Vu la procédure suivante :
Procédure contentieuse antérieure :
M. A... B... a demandé au tribunal administratif de Marseille, d'une part, d'annuler l'arrêté du 31 mai 2021 par laquelle le président du conseil départemental des Alpes-de-Haute-Provence l'a classé dans le groupe de fonctions 3 et a fixé son indemnité de fonctions, de sujétions et d'expertise (IFSE) à un montant mensuel brut de 1 255,99 euros, à compter du 1er mai 2021 et, d'autre part, d'enjoindre au président du conseil départemental des Alpes-de-Haute-Provence de procéder au réexamen de sa situation administrative, à compter de la notification du jugement.
Par un jugement n° 2106794 du 16 novembre 2023, le tribunal administratif de Marseille a rejeté sa demande, ainsi que les conclusions présentées par le département des Alpes-de-Haute-Provence sur le fondement de l'article L. 761-1 du code de justice administrative.

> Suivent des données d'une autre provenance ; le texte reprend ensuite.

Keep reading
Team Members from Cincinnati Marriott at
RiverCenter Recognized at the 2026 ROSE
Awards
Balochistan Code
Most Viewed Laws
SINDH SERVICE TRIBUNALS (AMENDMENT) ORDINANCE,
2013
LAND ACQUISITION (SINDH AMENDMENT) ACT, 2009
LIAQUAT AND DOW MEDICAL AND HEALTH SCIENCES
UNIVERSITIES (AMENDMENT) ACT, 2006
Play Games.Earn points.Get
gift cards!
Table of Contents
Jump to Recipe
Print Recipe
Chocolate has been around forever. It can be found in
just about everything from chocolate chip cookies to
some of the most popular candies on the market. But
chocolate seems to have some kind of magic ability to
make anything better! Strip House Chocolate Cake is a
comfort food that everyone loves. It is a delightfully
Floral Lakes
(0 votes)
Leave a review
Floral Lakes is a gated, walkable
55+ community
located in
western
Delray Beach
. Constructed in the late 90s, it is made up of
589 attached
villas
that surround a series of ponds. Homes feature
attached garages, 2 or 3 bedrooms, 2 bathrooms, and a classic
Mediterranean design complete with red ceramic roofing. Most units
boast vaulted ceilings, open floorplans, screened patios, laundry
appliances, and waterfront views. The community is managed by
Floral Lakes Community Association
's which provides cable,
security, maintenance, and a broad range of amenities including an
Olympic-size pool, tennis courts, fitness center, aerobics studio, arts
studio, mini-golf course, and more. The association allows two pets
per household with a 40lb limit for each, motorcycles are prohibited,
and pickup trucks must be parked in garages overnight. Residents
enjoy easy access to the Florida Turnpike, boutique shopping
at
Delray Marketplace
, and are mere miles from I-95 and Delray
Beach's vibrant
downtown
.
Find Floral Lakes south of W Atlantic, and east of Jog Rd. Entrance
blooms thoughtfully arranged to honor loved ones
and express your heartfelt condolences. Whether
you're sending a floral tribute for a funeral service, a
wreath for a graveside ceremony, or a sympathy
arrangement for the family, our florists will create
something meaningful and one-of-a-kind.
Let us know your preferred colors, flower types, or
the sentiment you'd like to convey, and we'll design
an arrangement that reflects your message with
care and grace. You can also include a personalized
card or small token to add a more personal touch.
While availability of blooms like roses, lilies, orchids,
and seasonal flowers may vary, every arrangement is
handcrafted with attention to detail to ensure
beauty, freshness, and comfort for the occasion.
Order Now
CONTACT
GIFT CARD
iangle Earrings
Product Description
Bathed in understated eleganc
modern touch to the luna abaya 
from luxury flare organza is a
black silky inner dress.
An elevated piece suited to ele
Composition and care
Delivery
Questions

Procédure devant la Cour :
Par une requête et un mémoire, enregistrés les 15 janvier et 11 octobre 2024, M. B..., représenté par Me Pelgrin, demande à la Cour :
1°) d'annuler ce jugement du tribunal administratif de Marseille du 16 novembre 2023 ;
2°) d'annuler cet arrêté ;
3°) d'enjoindre à la présidente du conseil départemental des Alpes-de-Haute-Provence de procéder, dès la notification de l'arrêt à intervenir, au réexamen et à la régularisation de sa situation, en le maintenant dans le groupe de fonctions 2 et en lui versant le montant adéquat au titre de l'IFSE ;
4°) de mettre à la charge du département des Alpes-de-Haute-Provence la somme de 2 500 euros en application de l'article L. 761-1 du code de justice administrative.
Il soutient que :
- le tribunal a omis de répondre au " contexte " de la prise de fonction de directeur du laboratoire vétérinaire départemental ;
- pour rejeter sa demande, le tribunal, qui n'a pas fait preuve d'objectivité, n'a pas tenu compte de ce contexte qui explique seul la décision en litige, constitutive d'une sanction déguisée, ses changements d'affectation et son licenciement pour insuffisance professionnelle, et le jugement attaqué est donc à cet égard entaché d'erreur manifeste d'appréciation, alors que son changement de poste n'impliquait pas une baisse de sa rémunération ;
- ce jugement est également entaché d'une erreur de droit, dès lors que le tribunal n'a pas tenu compte de son expérience professionnelle qui aurait dû justifier son maintien dans le groupe de fonctions 2 ;
- la décision en litige, en ce qu'elle constitue une sanction déguisée, n'est pas suffisamment motivée au regard des dispositions de l'article L. 211-2 du code des relations entre le public et l'administration, le requérant étant victime de harcèlement moral et aurait dû relever du groupe de fonctions 2 ;
- les motifs de cet arrêté sont entachés d'erreur de fait et d'erreur d'appréciation, compte tenu notamment de ses évaluations des années précédentes, et révèlent une sanction déguisée, n'ayant jamais souhaité son changement de poste ;
- cette décision procède d'une erreur de droit, puisque sa situation, qui résulte d'un changement de poste discriminatoire, relève non pas du groupe de fonctions 3 mais du groupe de fonctions 2 ;
- le président du conseil départemental a commis une erreur manifeste d'appréciation, en adoptant une mesure pour des motifs étrangers au service et en dehors des règles disciplinaires.
Par des mémoires en défense, enregistrés les 26 mars et 18 octobre 2024, le département des Alpes-de-Haute-Provence, représentée par Me Verne de la selarl Itinéraires avocats, conclut au rejet de la requête et à ce que soit mise à la charge de son auteur la somme de 1 500 euros au titre de l'article L. 761-1 du code de justice administrative, en faisant valoir que les moyens d'appel ne sont pas fondés.
Par une ordonnance du 27 septembre 2024 la clôture d'instruction a été fixée au 14 octobre 2024, à 12 heures, puis par une ordonnance du 14 octobre 2024, a été reportée au 18 octobre 2024, à 12 heures.
M. B... a produit le 6 novembre 2024, après la clôture de l'instruction, un mémoire qui n'a pas été communiqué.
Vu les autres pièces du dossier.
Vu :
- la loi n° 83-634 du 13 juillet 1983 ;
- la loi n° 84-56 du 26 janvier 1984 ;
- le décret n° 2014-513 du 20 mai 2014 ;
- le décret n° 2016-201 du 26 février 2016 ;
- le décret n° 2020-182 du 27 février 2020 ;
- le code de justice administrative.
Les parties ont été régulièrement averties du jour de l'audience.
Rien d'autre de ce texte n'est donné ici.